About Community Health Systems, Inc.
Community Health Systems, Inc. is one of the largest publicly traded hospital companies in the United States and a leading operator of general acute care hospitals in communities across the country. After giving effect to the spin-off of Quorum Health Corporation as noted above, through its subsidiaries, the Company owns, leases or operates 160 affiliated hospitals in 22 states with an aggregate of approximately 27,000 licensed beds.
The Company’s headquarters are located in Franklin, Tennessee, a suburb south of Nashville. Shares in Community Health Systems, Inc. are traded on the New York Stock Exchange under the symbol “CYH.” More information about the Company can be found on its website at www.chs.net.

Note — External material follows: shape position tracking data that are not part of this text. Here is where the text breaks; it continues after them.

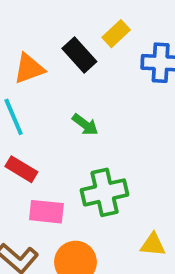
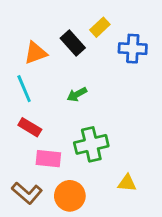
green arrow: (85, 125) -> (77, 94), turned 114

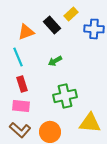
red rectangle: (30, 127) -> (22, 84), turned 42
pink rectangle: (48, 159) -> (21, 106), moved
yellow triangle: (127, 183) -> (90, 123), size x1.6

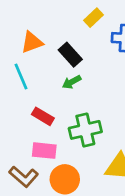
black rectangle: (52, 25) -> (70, 55), moved
red rectangle: (22, 84) -> (43, 116), moved, turned -42
pink rectangle: (21, 106) -> (44, 151), moved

Statements contained in this press release regarding the proposed transactions and other events are forward-looking statements that involve risk and uncertainties. Actual future events or results may differ materially from these statements. Readers are referred to the documents filed by Community Health Systems, Inc. with the Securities and Exchange Commission, including the Company’s annual report on Form 10-K, current reports on Form 8-K and quarterly reports on Form 10-Q. These filings identify important risk factors and other uncertainties that could cause actual results to differ from those contained in the forward-looking statements. The Company undertakes no obligation to revise or update any forward-looking statements, or to make any other forward-looking statements, whether as a result of new information, future events or otherwise.